▶ **Task to carry out**
Both the line below containing "pour l’organisation externe du Responsable" and the line containing "nommés Sous-traitants par", along with every line between them, should be repeated exactly; no other line belongs in the answer.

——————

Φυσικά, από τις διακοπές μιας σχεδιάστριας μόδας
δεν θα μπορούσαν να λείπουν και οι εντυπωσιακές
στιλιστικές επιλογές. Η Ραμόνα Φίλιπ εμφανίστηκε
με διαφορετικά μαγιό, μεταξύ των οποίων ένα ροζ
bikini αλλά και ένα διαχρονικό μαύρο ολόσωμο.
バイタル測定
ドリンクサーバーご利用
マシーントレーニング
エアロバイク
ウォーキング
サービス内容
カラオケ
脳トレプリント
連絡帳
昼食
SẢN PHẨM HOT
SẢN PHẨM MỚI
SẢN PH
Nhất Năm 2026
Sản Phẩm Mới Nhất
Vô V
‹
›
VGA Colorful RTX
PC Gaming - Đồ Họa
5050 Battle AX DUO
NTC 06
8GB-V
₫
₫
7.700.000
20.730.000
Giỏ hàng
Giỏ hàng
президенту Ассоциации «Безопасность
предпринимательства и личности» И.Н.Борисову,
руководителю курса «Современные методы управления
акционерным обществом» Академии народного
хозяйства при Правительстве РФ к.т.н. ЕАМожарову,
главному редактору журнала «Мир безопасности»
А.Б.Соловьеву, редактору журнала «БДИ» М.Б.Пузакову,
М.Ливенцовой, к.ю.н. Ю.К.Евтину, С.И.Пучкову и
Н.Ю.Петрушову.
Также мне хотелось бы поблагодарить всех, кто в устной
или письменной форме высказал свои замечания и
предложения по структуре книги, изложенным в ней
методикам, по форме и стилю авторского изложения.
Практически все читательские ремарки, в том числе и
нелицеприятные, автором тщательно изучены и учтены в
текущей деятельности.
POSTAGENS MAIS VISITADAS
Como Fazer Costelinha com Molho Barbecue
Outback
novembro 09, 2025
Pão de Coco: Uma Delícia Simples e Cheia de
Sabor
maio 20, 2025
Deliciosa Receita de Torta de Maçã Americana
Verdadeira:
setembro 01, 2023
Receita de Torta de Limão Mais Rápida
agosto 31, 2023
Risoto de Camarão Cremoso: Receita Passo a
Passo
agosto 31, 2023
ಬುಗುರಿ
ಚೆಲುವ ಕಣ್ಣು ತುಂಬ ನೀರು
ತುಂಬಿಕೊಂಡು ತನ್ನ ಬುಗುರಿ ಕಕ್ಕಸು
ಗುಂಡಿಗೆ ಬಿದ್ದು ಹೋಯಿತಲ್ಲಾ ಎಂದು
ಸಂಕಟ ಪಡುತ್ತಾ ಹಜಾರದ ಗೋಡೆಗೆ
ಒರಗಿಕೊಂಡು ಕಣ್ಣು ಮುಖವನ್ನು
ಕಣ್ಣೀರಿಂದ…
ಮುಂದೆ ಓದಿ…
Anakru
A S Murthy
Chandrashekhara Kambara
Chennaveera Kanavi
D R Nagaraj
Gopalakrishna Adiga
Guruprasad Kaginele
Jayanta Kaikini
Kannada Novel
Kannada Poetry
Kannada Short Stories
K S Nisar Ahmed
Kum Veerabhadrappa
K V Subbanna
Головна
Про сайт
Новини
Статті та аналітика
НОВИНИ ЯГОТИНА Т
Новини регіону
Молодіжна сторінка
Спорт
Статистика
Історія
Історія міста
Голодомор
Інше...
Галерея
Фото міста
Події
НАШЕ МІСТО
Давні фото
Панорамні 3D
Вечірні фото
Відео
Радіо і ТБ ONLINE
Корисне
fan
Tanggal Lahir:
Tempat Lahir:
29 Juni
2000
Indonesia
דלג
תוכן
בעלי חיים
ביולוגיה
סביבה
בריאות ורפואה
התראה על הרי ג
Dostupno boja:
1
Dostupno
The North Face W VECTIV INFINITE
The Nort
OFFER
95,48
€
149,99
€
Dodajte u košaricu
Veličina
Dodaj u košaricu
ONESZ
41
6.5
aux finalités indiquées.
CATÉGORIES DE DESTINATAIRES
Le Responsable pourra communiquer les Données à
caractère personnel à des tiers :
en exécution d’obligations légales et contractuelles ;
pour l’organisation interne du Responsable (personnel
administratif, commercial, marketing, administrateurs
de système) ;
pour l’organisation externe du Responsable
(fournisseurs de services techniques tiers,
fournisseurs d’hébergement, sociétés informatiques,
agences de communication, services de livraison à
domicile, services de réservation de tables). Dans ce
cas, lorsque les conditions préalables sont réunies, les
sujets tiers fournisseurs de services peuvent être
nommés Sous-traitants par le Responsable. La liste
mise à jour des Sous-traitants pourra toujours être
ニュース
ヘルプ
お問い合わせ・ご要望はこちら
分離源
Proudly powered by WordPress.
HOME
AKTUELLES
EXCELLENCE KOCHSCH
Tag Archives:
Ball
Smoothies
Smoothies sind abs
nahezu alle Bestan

——————

▶ **Answer to the exercise**
pour l’organisation externe du Responsable
(fournisseurs de services techniques tiers,
fournisseurs d’hébergement, sociétés informatiques,
agences de communication, services de livraison à
domicile, services de réservation de tables). Dans ce
cas, lorsque les conditions préalables sont réunies, les
sujets tiers fournisseurs de services peuvent être
nommés Sous-traitants par le Responsable. La liste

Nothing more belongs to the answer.